Whereas McKnight has adapted to “hybrid journalism,” using blogs, Web pages and other new media, Boxall claims the Internet is a “blessing and a curse,” and believes it remains important for journalism students to know how to write well in a newsprint format.
“One night, I got an e-mail from a younger journalism student at midnight asking to talk to me about what it was like to be a reporter,” Boxall said. “It was all lowercase and completely ungrammatical. It seemed like it was a text message. I didn’t even bother to answer. Unprofessionalism doesn’t cut it.”
At the Herald Bulletin in 2000, McKnight said she would have to go to school board meetings lasting until an hour before her deadline.
“I would have to zip back to the newsroom at 9, run upstairs, pound out my story, and make my deadline at 10,” McKnight said. “It was intense, it was exciting, it was hard, and I felt like that’s what journalism is.”

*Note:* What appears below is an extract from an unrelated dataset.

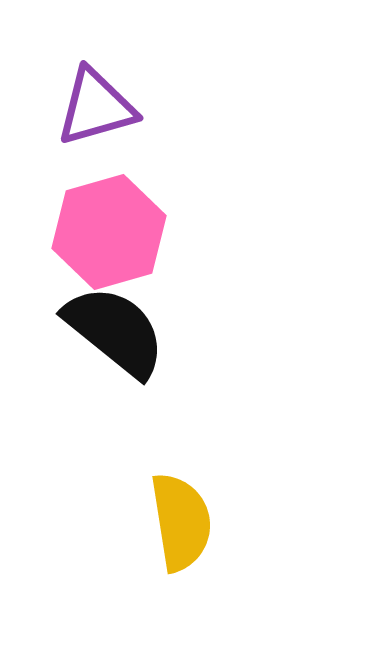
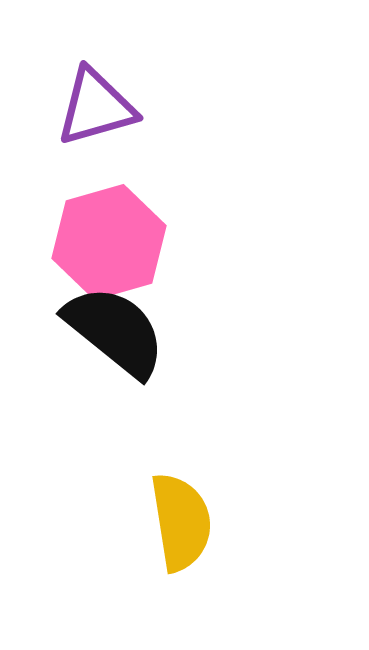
pink hexagon: moved 10 px down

While she was writing for The Daily Record in New Jersey, McKnight saw the beginnings of what has been called the electronic media “revolution” and was asked to start writing blogs. Murmurs of reporters taking photos or video cameras to scenes while covering assignments also poured into McKnight’s newsroom, something she said was out of the ordinary.
McKnight believes print journalism is a “dying field” and though she is sad to see it go, she is interested to see where journalism is going.
“I wonder if the public will be able to have an attention span for more than 150 words in the future,” McKnight said.
Both Boxall and McKnight agreed a student needs the foundation skills to survive in journalism, which, according to Boxall, involves learning how to get information without help. According to McKnight, it involves being somewhat proficient in technology and being up-to-date on constantly changing techniques while maintaining the professionalism expected in the newsroom.
“The fundamentals don’t change,” Boxall said. “You have to be able to do your job well and quick, no matter what the platform is. You have to have a passion for it, get out there and do it, or you won’t be able to make it in this extremely demanding profession.”